◆ Problem to work on
Go through the listing below from its first line and repeat each line exactly, ending at the line containing "Vorheriger Event" and including it.

Input data START

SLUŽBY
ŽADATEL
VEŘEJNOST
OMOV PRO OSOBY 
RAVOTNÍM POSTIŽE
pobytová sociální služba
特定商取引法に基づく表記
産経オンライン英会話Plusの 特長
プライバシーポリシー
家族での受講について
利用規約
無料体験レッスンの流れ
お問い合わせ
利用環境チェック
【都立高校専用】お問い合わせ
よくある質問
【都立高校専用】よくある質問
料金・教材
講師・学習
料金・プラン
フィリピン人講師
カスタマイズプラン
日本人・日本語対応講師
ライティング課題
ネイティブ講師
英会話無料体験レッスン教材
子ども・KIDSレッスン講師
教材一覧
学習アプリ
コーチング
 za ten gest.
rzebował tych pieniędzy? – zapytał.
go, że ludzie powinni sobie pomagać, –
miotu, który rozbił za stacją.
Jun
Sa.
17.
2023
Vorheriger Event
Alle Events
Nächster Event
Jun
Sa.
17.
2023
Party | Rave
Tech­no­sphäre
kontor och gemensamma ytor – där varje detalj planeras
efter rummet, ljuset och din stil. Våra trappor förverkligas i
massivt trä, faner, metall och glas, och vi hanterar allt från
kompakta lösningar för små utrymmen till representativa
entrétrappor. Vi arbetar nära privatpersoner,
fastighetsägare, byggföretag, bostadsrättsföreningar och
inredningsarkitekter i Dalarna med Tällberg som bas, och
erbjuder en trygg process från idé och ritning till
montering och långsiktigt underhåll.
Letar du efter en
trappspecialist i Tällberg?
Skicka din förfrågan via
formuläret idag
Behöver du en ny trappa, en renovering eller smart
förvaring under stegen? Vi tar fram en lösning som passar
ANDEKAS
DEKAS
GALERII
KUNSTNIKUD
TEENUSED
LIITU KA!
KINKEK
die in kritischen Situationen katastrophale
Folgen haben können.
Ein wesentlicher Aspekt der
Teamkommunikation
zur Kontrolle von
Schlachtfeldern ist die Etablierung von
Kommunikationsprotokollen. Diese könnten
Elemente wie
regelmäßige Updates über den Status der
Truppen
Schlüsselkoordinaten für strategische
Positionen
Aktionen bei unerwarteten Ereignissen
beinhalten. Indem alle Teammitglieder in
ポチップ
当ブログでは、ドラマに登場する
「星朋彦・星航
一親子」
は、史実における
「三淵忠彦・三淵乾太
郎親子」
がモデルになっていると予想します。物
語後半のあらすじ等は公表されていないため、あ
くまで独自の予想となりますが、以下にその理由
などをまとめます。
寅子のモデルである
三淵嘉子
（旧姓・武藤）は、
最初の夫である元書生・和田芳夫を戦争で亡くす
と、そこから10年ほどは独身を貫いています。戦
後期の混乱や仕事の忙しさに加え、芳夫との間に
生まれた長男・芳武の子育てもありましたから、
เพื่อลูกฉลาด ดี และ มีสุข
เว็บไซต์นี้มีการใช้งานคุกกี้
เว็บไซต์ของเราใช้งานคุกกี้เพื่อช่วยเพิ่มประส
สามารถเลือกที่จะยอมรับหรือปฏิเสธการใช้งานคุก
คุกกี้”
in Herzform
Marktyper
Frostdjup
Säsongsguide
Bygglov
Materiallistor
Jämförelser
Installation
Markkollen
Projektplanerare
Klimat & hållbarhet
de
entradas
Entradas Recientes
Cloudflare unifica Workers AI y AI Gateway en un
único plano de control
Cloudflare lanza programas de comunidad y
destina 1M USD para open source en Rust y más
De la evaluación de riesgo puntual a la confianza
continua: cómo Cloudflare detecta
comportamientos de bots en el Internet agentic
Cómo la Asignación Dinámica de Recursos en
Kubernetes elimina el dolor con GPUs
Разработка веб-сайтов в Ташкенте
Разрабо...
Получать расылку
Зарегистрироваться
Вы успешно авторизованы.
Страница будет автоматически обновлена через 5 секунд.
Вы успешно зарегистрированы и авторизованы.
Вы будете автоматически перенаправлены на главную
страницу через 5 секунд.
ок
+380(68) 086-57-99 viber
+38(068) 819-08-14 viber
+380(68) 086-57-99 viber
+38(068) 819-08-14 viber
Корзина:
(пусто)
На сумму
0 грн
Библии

Input data END

◆ Answer below
SLUŽBY
ŽADATEL
VEŘEJNOST
OMOV PRO OSOBY 
RAVOTNÍM POSTIŽE
pobytová sociální služba
特定商取引法に基づく表記
産経オンライン英会話Plusの 特長
プライバシーポリシー
家族での受講について
利用規約
無料体験レッスンの流れ
お問い合わせ
利用環境チェック
【都立高校専用】お問い合わせ
よくある質問
【都立高校専用】よくある質問
料金・教材
講師・学習
料金・プラン
フィリピン人講師
カスタマイズプラン
日本人・日本語対応講師
ライティング課題
ネイティブ講師
英会話無料体験レッスン教材
子ども・KIDSレッスン講師
教材一覧
学習アプリ
コーチング
 za ten gest.
rzebował tych pieniędzy? – zapytał.
go, że ludzie powinni sobie pomagać, –
miotu, który rozbił za stacją.
Jun
Sa.
17.
2023
Vorheriger Event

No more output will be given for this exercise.